Quercia, Freeman and Ratcliffe, all researchers at the University of North Carolina - Chapel Hill, lay out the results such policies produced in stark terms:

The creation of these policies and practices helped support the creation of economically healthy white suburbs and economically struggling, primarily minority, central cities. If dense, aging, and mixed developments were considered less valuable, central city areas by definition would be undervalued. If it was important to keep racial and social stability in neighborhoods, then as white middle-class people were the first occupants of new suburban developments, black Americans would find themselves excluded from these areas. ... Between 1939 and 1954, FHA supported 60 percent of home purchases. Between the mid-1940s and mid-1950s, only 2 percent of these mortgages went to black Americans.

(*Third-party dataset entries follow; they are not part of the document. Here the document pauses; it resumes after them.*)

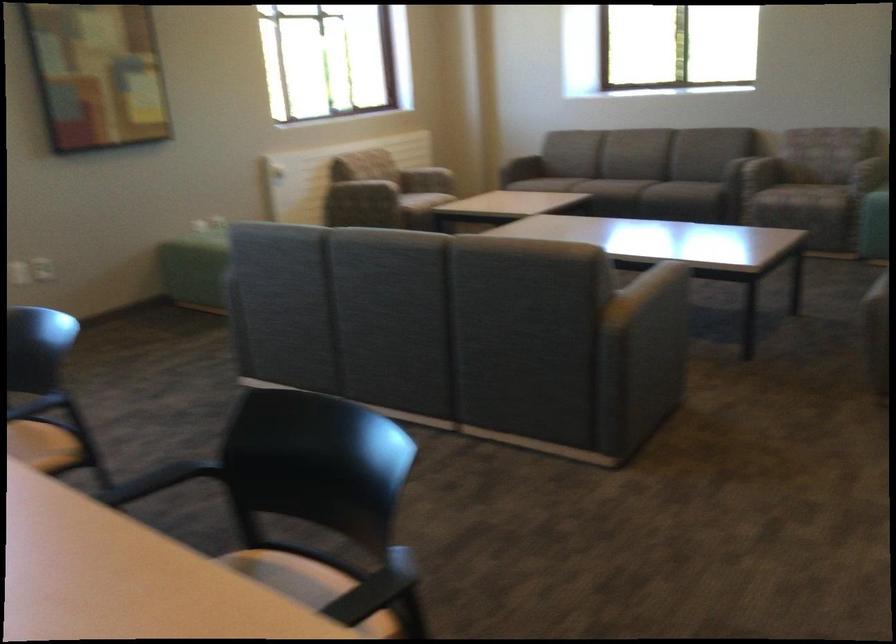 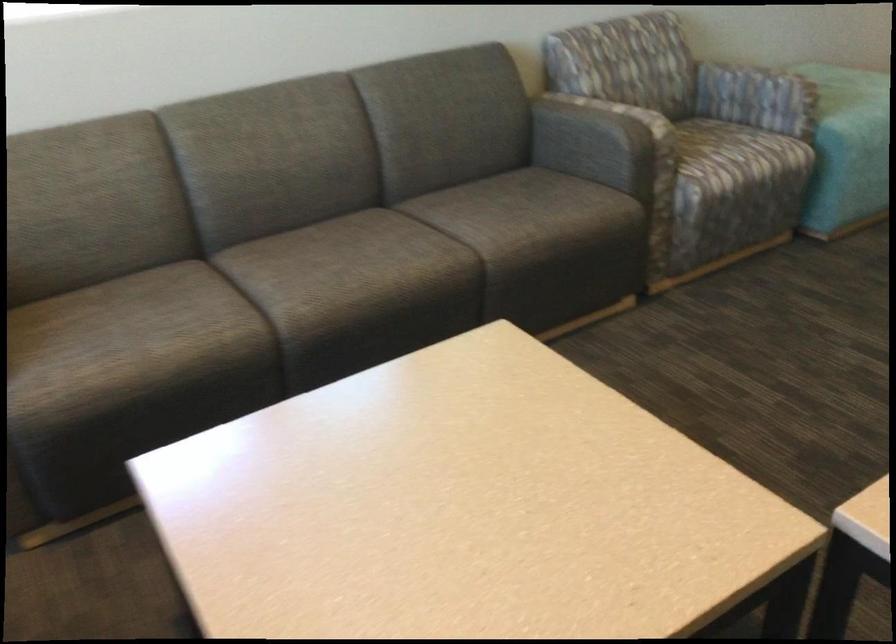 Question: I am providing you with two images of the same scene from different viewpoints. After the viewpoint changes to image2, which objects are now occluded?

Choices:
 (A) teal chair sitting surface
 (B) marker pen
 (C) patterned chair armrest
 (D) sofa armrest

Answer: (D) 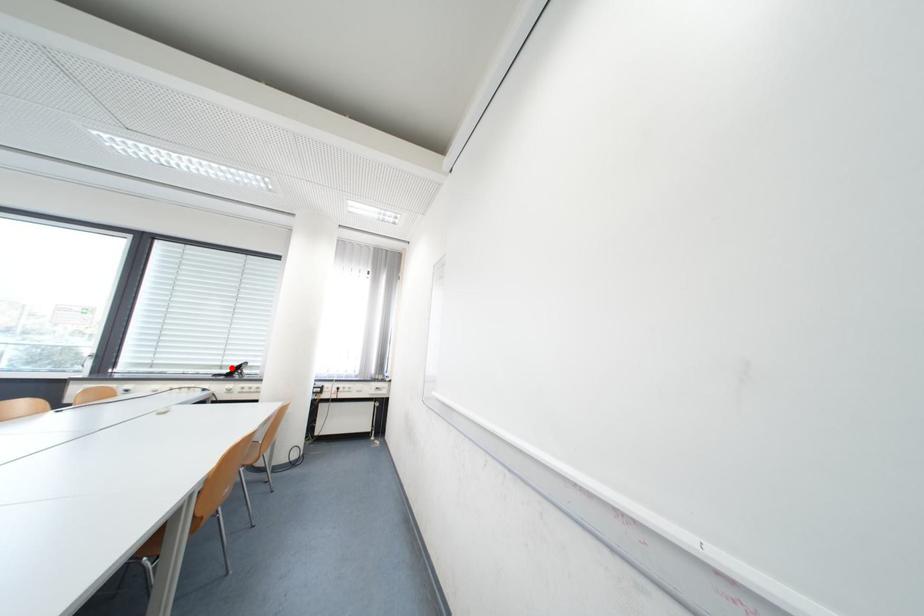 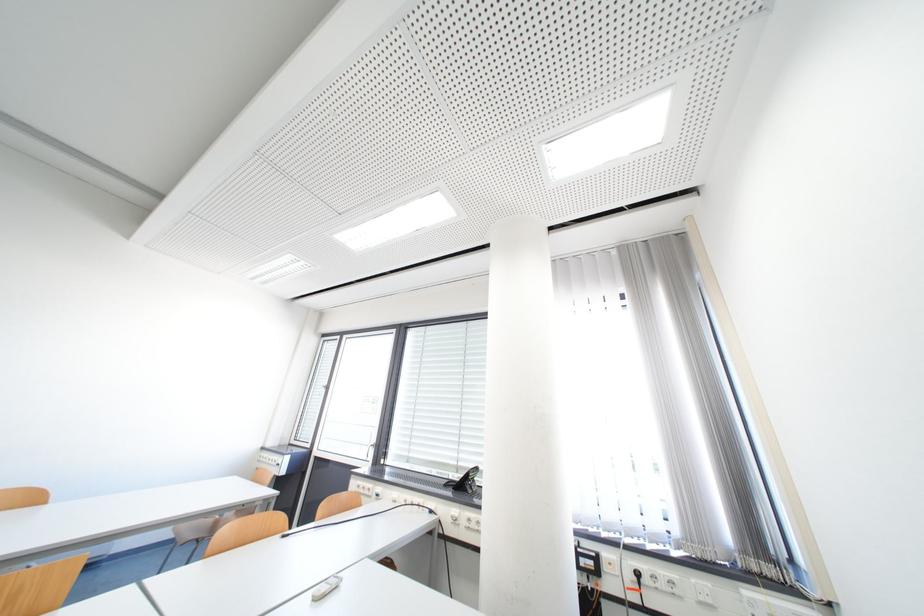 In the second image, find the point that corresponds to the highlighted location in the first image.

(468, 469) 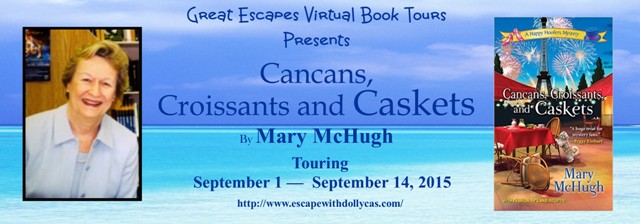 I want to click on wooden wall panel, so click(x=45, y=89). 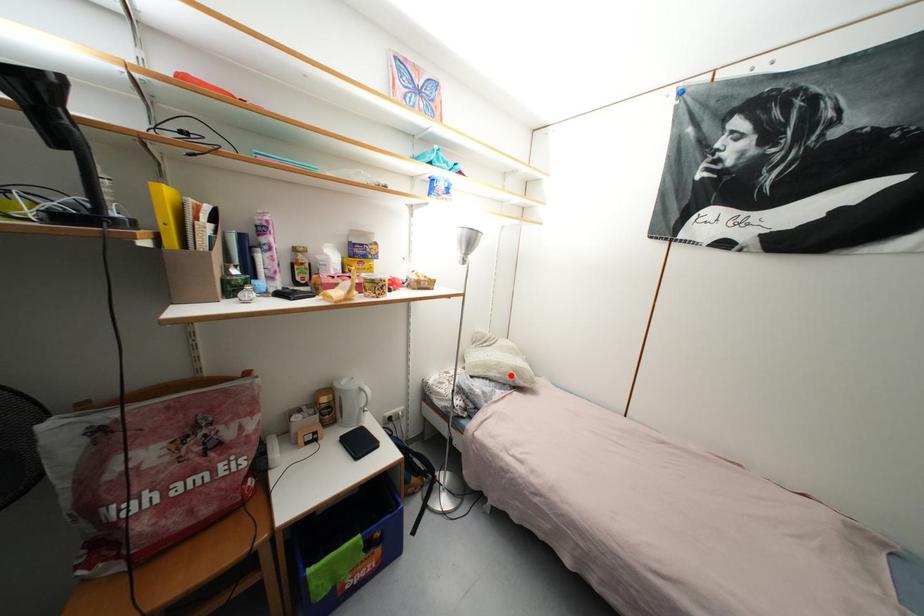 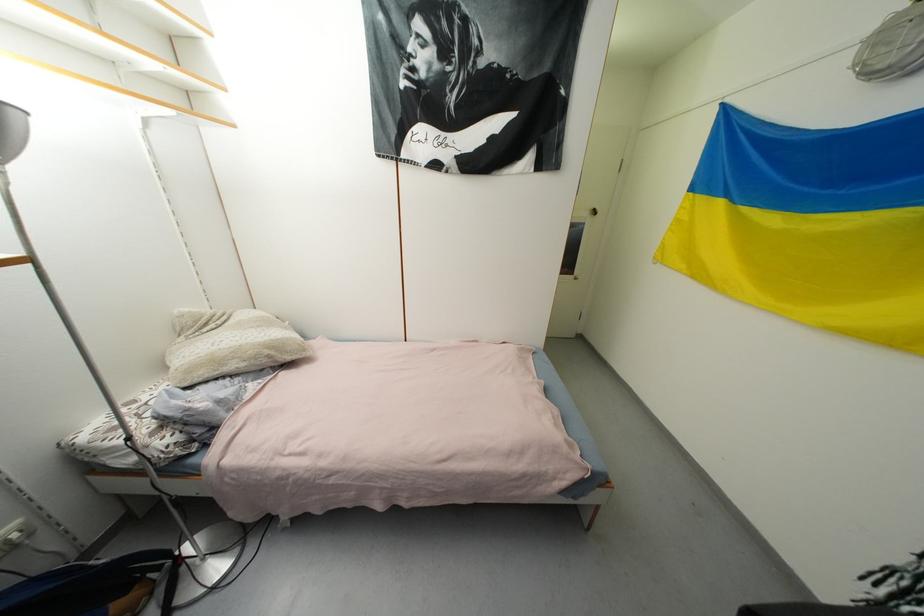 Question: I am providing you with two images of the same scene from different viewpoints. In image1, a red point is highlighted. Considering the same 3D point in image2, which of the following is correct?

Choices:
 (A) It is closer
 (B) It is farther

Answer: (A) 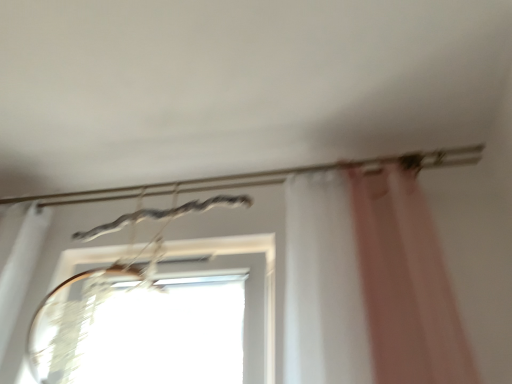 Question: Visually, is metallic wire at upper center positioned to the left or to the right of transparent glass window at center?

Choices:
 (A) left
 (B) right

Answer: (B)

Question: Based on their sizes in the image, would you say metallic wire at upper center is bigger or smaller than transparent glass window at center?

Choices:
 (A) small
 (B) big

Answer: (A)

Question: Is point (13, 198) closer or farther from the camera than point (158, 296)?

Choices:
 (A) closer
 (B) farther

Answer: (B)

Question: Considering the positions of point tap(268, 322) and point tap(309, 170), is point tap(268, 322) closer or farther from the camera than point tap(309, 170)?

Choices:
 (A) farther
 (B) closer

Answer: (B)

Question: Which is correct: transparent glass window at center is inside metallic wire at upper center, or outside of it?

Choices:
 (A) outside
 (B) inside

Answer: (A)

Question: From a real-world perspective, is transparent glass window at center above or below metallic wire at upper center?

Choices:
 (A) below
 (B) above

Answer: (A)

Question: In terms of height, does transparent glass window at center look taller or shorter compared to metallic wire at upper center?

Choices:
 (A) short
 (B) tall

Answer: (B) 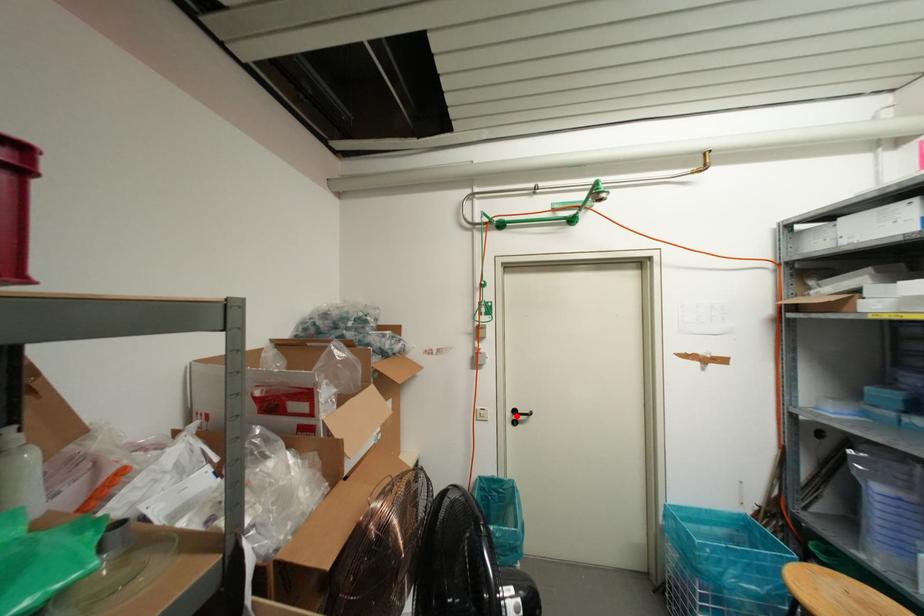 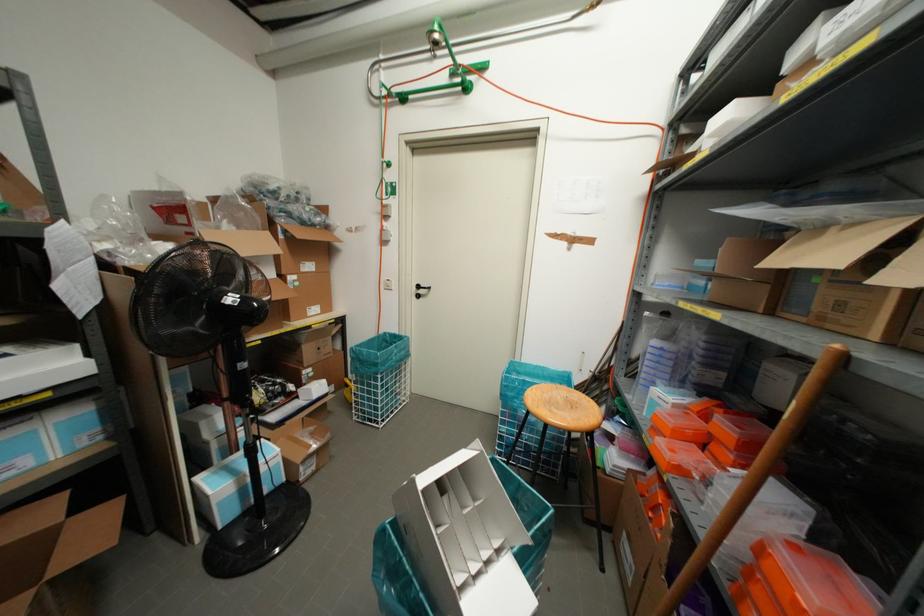 Where in the second image is the point corresponding to the highlighted location from the first image?

(419, 291)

The effects of these policies linger today. For most Americans other than the very wealthy, their home is their single largest asset, the main repository of family wealth. The fact that whole groups of Americans were systematically kept from buying a home in neighborhoods where values were most likely to appreciate is a significant factor in today's racial wealth gap. According to the Pew Center, for every dollar a white family owns, the median Latino family has six cents and the median black family has a nickel.

That staggering gap didn't happen by chance. It was largely a result of deliberate policy choices.

As with many aspects of America's troubled history around race, it's tempting to try to forget all this -- to pretend that it's just history and no longer relevant. But sadly, the effects of our history of racial segregation live on, and efforts to fix the ongoing damage must continue.

As they look at the future of housing policy, the Obama administration and Congress must avoid policies that limit homeownership to the wealthy and thus continue to expand the gap between rich and poor. As Regaining the Dream shows, policies that promote sustainable homeownership for Americans of modest means are not only possible, they are good for our whole nation.